Issue 24914 - MX servers are not responding
Summary: MX servers are not responding
Status: CLOSED FIXED
Alias: None
Product: Infrastructure
Classification: Infrastructure
Component: Mailing lists (show other issues)
Version: current
Hardware: All All
: P1 (highest) Trivial (vote)
Target Milestone: ---
Assignee: Unknown
QA Contact: issues@www
URL:
Keywords:
: 24945 25375 (view as issue list)
Depends on:
Blocks: 24851
  Show dependency tree
 
Reported: 2004-01-29 16:14 UTC by grsingleton
Modified: 2004-08-31 17:54 UTC (History)
7 users (show)

See Also:
Issue Type: DEFECT
Latest Confirmation in: ---
Developer Difficulty: ---


Attachments
DNS analysis for OOo (8.85 KB, text/plain)
2004-02-02 14:58 UTC, grsingleton
no flags Details

Note You need to log in before you can comment on or make changes to this issue.
Description grsingleton 2004-01-29 16:14:04 UTC
Tested website.openoffice.org, qa.openoffice.org, openoffice.org,
marketing.openoffice.org, and user-faq.openoffice.org. Noe of the MX servers for
these hosts are responding. I suggest replacing or updating the MTA software.
Comment 1 stx123 2004-01-29 17:11:12 UTC
I see for openoffice.org
openoffice.org.         5M IN MX        20 openoffice.org.
openoffice.org.         5M IN MX        5 asmx1.sfo.collab.net.
and no MX record for the subprojects.

asmx1.sfo.collab.net is responsive for me.
The SMTP server at openoffice.org is not.
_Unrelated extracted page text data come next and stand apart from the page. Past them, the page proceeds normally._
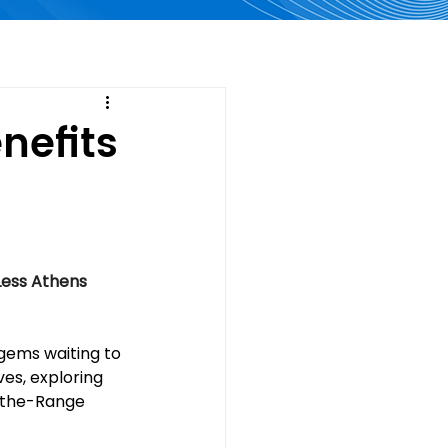
nefits
Less Athens
gems waiting to 
es, exploring 
r-the-Range 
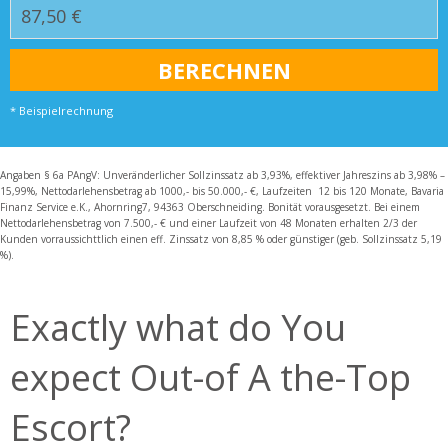
* Beispielrechnung
Angaben § 6a PAngV: Unveränderlicher Sollzinssatz ab 3,93%, effektiver Jahreszins ab 3,98% –
15,99%, Nettodarlehensbetrag ab 1000,- bis 50.000,- €, Laufzeiten 12 bis 120 Monate, Bavaria
Finanz Service e.K., Ahornring7, 94363 Oberschneiding. Bonität vorausgesetzt. Bei einem
Nettodarlehensbetrag von 7.500,- € und einer Laufzeit von 48 Monaten erhalten 2/3 der
Kunden vorraussichttlich einen eff. Zinssatz von 8,85 % oder günstiger (geb. Sollzinssatz 5,19
%).
Exactly what do You
expect Out-of A the-Top
Escort?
My impression is that messages addressed to xxx@openoffice.org are delivered
after some time.
Messages addressed to xxx@<project>.openoffice.org can't be delivered as the
SMTP Server at openoffice.org (64.125.133.202) is not responding.
Comment 2 stx123 2004-01-29 17:16:26 UTC
adding to top5
Comment 3 Unknown 2004-01-29 17:28:05 UTC
I've filed an internal issue for the Ops and engineering team to review. I will
update this issue shortly.
Comment 4 Unknown 2004-01-29 19:08:18 UTC
ops has replied

The subprojects (aka subdomains of "openoffice.org") automatically get routed to
the MX for the domain. Mail is being delivered properly using MX records, this
is *exactly* the way internet mail and DNS is supposed to work. This is a non-issue.

(We closed off openoffice.org from receiving email directly from the internet to
force all email to go through the filtering MX, since we're getting such a high
volume of worm/virus traffic)

closing/invalid
Comment 5 grsingleton 2004-01-29 19:23:07 UTC
Thanks for the update. It is sad that things still do not work. I have mail
queued for the past 48 hours that cannot be transmitted because there is NO MTA
to pick it up. So much for your claim.
Comment 6 pavel 2004-01-29 20:03:17 UTC
E.g. porting:

pavel@pavel:~> dig -t mx porting.openoffice.org

; <<>> DiG 9.2.2 <<>> -t mx porting.openoffice.org
;; global options:  printcmd
;; Got answer:
;; ->>HEADER<<- opcode: QUERY, status: NOERROR, id: 213
;; flags: qr rd ra; QUERY: 1, ANSWER: 0, AUTHORITY: 1, ADDITIONAL: 0

;; QUESTION SECTION:
;porting.openoffice.org.                IN      MX

;; AUTHORITY SECTION:
openoffice.org.         284     IN      SOA     ns1.collab.net.
hostmaster.collab.net. 2004010900 3600 1800 2419200 300

;; Query time: 12 msec
;; SERVER: 10.20.0.1#53(10.20.0.1)
;; WHEN: Thu Jan 29 21:05:32 2004
;; MSG SIZE  rcvd: 101

It returns nothing thus mails are are delivered directly to IP. and
64.125.133.202 does not listen on 25 :-(

MX records are invalid, IMHO. Please show the part of the ooo zone.
Comment 7 pavel 2004-01-29 20:43:35 UTC
-bash-2.05b$ host -t mx openoffice.org
openoffice.org mail is handled by 5 asmx1.sfo.collab.net.
openoffice.org mail is handled by 20 openoffice.org.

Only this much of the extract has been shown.